Larger mutual fund companies will grab an increasing amount of market share in coming years, leaving their smaller rivals to fight over what remains, according to an industry expert.
"As the game gets more compact, we think the smaller ones are going to have more difficulty than they have had," said A. Michael Lipper, president and chief executive officer of Lipper Analytical Services, who spoke Wednesday at his company's annual media briefing.
Fidelity Investments and Vanguard Group, the two biggest fund companies, have seen their combined market share increase to 16.7%, from 13.2%, since 1987, according to Lipper.
In the same period, the next 23 biggest fund companies saw their market share dip to 47.5%, from 64.4%.
But the remaining fund companies' market share shot up to 31.7%, from 22.3%. These smallest companies in particular will see their fortunes reversed, Mr.
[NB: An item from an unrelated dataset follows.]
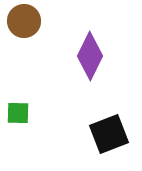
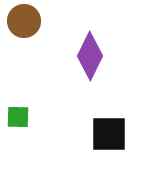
green square: moved 4 px down
black square: rotated 21 degrees clockwise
Lipper predicted.
Assets managed by mutual fund companies have soared to $3.9 trillion in 1997, from $700 billion in 1987.
Mr. Lipper also predicted that the battle over pricing structures for mutual funds will shift.
Back-end or level-load pricing gained popularity from 1986 to 1996. One- third of funds were back-end-loaded in 1996, versus one-10th in 1986. The other pricing structures, front-end load and no-load, each account for one- third of fund sales, according to Lipper.
In the future, pricing innovation will increasingly come in alternative forms, such as wrap accounts, Mr. Lipper said.
Back-end loads are redemption charges investors pay to withdraw money from a mutual fund. Because the charges decline over time, the arrangement encourages investors to keep their money in the fund longer.
Front-end loads levy their sales charges at the time of investment, while no-load funds do not impose sales charges.